[Excerpts from a dataset]
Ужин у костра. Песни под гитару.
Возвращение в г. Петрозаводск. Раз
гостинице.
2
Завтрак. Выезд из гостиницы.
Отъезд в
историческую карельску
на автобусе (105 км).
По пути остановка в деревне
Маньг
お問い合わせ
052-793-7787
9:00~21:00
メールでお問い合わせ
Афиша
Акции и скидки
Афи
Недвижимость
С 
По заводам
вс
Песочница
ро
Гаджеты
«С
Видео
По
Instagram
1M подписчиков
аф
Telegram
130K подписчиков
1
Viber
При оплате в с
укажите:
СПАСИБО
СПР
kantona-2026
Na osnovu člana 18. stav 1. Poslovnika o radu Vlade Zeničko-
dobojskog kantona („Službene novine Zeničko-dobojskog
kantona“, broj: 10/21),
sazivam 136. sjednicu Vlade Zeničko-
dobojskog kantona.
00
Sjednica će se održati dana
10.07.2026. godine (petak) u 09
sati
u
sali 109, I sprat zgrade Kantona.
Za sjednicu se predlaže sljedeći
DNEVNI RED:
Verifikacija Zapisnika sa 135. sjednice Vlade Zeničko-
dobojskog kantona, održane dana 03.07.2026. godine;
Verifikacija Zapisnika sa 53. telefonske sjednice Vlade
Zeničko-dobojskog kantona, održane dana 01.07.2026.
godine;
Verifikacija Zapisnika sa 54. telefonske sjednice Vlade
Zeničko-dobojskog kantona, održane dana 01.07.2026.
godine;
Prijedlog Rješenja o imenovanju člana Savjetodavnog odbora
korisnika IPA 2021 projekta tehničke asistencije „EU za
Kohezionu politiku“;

* * *

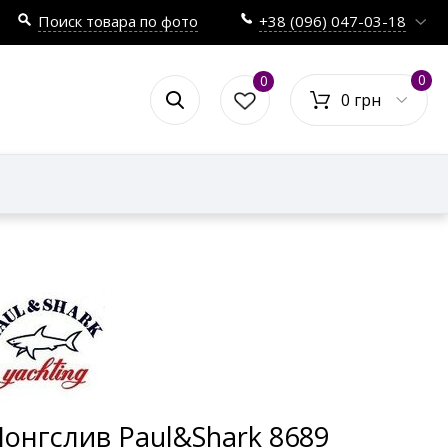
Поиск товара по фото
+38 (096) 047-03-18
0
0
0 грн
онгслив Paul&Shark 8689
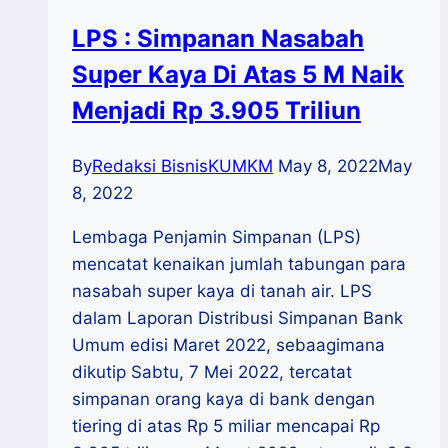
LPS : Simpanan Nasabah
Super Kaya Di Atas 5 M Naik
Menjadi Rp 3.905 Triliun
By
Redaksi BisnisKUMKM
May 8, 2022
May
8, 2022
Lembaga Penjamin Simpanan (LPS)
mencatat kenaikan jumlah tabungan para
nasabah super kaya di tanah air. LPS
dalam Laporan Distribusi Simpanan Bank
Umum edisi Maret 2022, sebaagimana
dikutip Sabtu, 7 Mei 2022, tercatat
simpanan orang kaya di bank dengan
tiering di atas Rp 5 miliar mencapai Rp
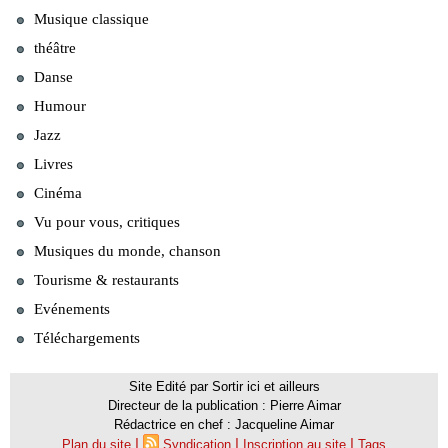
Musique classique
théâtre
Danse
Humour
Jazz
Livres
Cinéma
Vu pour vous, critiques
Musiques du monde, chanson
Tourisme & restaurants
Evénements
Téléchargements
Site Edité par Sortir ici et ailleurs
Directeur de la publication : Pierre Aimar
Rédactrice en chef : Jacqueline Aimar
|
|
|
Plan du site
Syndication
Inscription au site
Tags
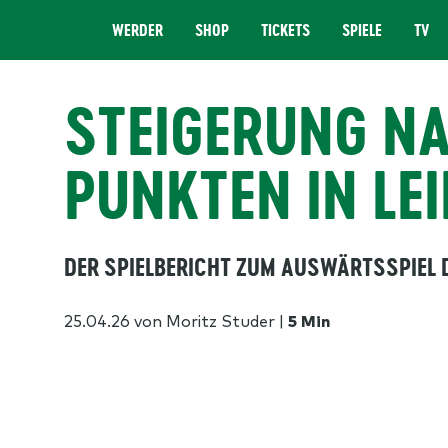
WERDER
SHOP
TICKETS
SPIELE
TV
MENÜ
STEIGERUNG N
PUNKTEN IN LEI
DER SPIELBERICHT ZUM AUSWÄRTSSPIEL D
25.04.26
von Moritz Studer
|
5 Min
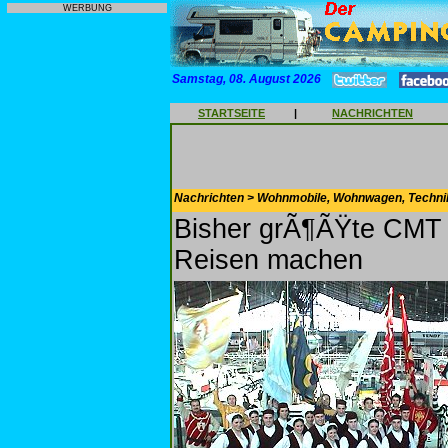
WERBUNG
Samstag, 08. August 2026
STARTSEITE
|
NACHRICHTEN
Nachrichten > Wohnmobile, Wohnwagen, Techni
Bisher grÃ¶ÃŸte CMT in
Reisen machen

■ WHAT IS NEEDED:
Beginning at the line with "Ужин у костра. Песни под гитару." and ending at the line with "Prijedlog Rješenja o", reproduce each line of the data above exactly, and add no other lines.

■ YOUR SOLUTION:
Ужин у костра. Песни под гитару.
Возвращение в г. Петрозаводск. Раз
гостинице.
2
Завтрак. Выезд из гостиницы.
Отъезд в
историческую карельску
на автобусе (105 км).
По пути остановка в деревне
Маньг
お問い合わせ
052-793-7787
9:00~21:00
メールでお問い合わせ
Афиша
Акции и скидки
Афи
Недвижимость
С 
По заводам
вс
Песочница
ро
Гаджеты
«С
Видео
По
Instagram
1M подписчиков
аф
Telegram
130K подписчиков
1
Viber
При оплате в с
укажите:
СПАСИБО
СПР
kantona-2026
Na osnovu člana 18. stav 1. Poslovnika o radu Vlade Zeničko-
dobojskog kantona („Službene novine Zeničko-dobojskog
kantona“, broj: 10/21),
sazivam 136. sjednicu Vlade Zeničko-
dobojskog kantona.
00
Sjednica će se održati dana
10.07.2026. godine (petak) u 09
sati
u
sali 109, I sprat zgrade Kantona.
Za sjednicu se predlaže sljedeći
DNEVNI RED:
Verifikacija Zapisnika sa 135. sjednice Vlade Zeničko-
dobojskog kantona, održane dana 03.07.2026. godine;
Verifikacija Zapisnika sa 53. telefonske sjednice Vlade
Zeničko-dobojskog kantona, održane dana 01.07.2026.
godine;
Verifikacija Zapisnika sa 54. telefonske sjednice Vlade
Zeničko-dobojskog kantona, održane dana 01.07.2026.
godine;
Prijedlog Rješenja o imenovanju člana Savjetodavnog odbora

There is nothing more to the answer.